* Given entries:
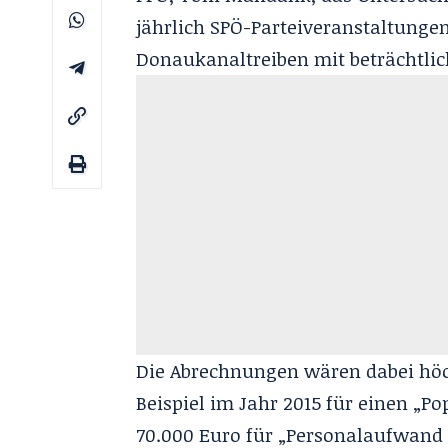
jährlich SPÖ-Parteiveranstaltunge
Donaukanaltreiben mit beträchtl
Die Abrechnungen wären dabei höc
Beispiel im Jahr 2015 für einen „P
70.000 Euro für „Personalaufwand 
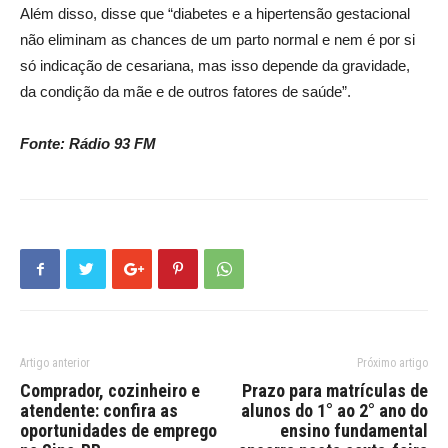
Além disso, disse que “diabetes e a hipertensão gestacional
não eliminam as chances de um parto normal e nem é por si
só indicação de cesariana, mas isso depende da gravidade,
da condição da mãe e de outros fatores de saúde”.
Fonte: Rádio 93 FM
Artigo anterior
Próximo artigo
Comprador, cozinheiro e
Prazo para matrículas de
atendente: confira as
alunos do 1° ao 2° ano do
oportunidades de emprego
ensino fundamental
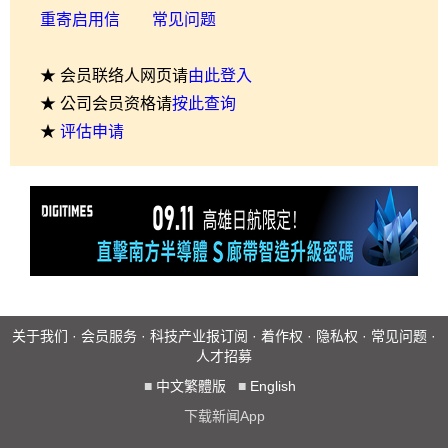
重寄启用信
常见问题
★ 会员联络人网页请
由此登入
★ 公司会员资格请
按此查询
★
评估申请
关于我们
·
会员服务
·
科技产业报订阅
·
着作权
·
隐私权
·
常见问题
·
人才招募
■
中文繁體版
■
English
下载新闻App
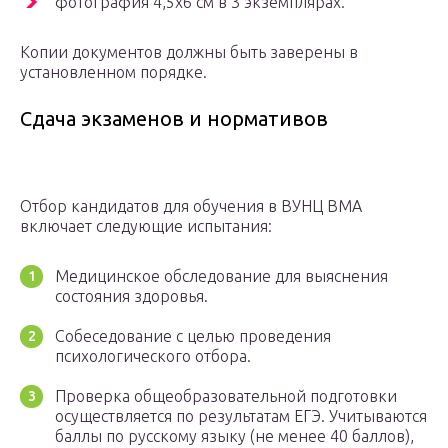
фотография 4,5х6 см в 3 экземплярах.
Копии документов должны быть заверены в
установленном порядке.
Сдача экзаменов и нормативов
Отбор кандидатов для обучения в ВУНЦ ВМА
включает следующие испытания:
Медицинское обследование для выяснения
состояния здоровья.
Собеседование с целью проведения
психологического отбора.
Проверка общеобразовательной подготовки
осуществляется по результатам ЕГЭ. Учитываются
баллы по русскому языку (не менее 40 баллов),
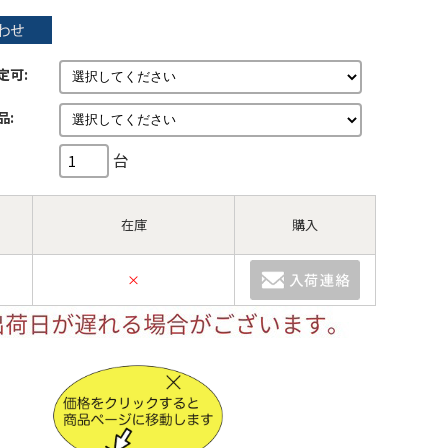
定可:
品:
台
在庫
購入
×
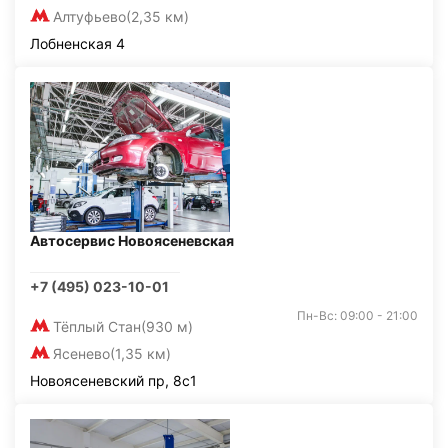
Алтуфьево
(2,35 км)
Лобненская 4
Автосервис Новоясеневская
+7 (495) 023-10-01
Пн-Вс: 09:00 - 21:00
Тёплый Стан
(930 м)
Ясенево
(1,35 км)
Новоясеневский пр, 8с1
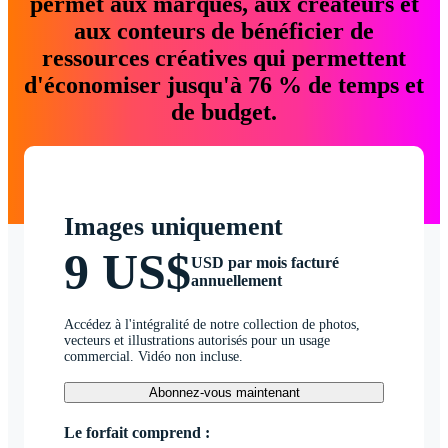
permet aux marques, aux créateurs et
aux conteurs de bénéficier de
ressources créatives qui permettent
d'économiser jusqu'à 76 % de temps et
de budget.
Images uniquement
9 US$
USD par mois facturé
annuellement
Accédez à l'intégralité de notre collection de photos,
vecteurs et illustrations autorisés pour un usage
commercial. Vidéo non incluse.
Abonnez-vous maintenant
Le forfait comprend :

* Instructions for the task: Output the lines above in full and exactly. Leave out every picture.

* Output for this task:
jährlich SPÖ-Parteiveranstaltunge
Donaukanaltreiben mit beträchtl
Die Abrechnungen wären dabei höc
Beispiel im Jahr 2015 für einen „P
70.000 Euro für „Personalaufwand 
Além disso, disse que “diabetes e a hipertensão gestacional
não eliminam as chances de um parto normal e nem é por si
só indicação de cesariana, mas isso depende da gravidade,
da condição da mãe e de outros fatores de saúde”.
Fonte: Rádio 93 FM
Artigo anterior
Próximo artigo
Comprador, cozinheiro e
Prazo para matrículas de
atendente: confira as
alunos do 1° ao 2° ano do
oportunidades de emprego
ensino fundamental
重寄启用信
常见问题
★ 会员联络人网页请
由此登入
★ 公司会员资格请
按此查询
★
评估申请
关于我们
·
会员服务
·
科技产业报订阅
·
着作权
·
隐私权
·
常见问题
·
人才招募
■
中文繁體版
■
English
下载新闻App
фотография 4,5х6 см в 3 экземплярах.
Копии документов должны быть заверены в
установленном порядке.
Сдача экзаменов и нормативов
Отбор кандидатов для обучения в ВУНЦ ВМА
включает следующие испытания:
Медицинское обследование для выяснения
состояния здоровья.
Собеседование с целью проведения
психологического отбора.
Проверка общеобразовательной подготовки
осуществляется по результатам ЕГЭ. Учитываются
баллы по русскому языку (не менее 40 баллов),
定可:
品:
台
在庫
購入
×
Алтуфьево
(2,35 км)
Лобненская 4
Автосервис Новоясеневская
+7 (495) 023-10-01
Пн-Вс: 09:00 - 21:00
Тёплый Стан
(930 м)
Ясенево
(1,35 км)
Новоясеневский пр, 8с1
permet aux marques, aux créateurs et
aux conteurs de bénéficier de
ressources créatives qui permettent
d'économiser jusqu'à 76 % de temps et
de budget.
Images uniquement
9 US$
USD par mois facturé
annuellement
Accédez à l'intégralité de notre collection de photos,
vecteurs et illustrations autorisés pour un usage
commercial. Vidéo non incluse.
Abonnez-vous maintenant
Le forfait comprend :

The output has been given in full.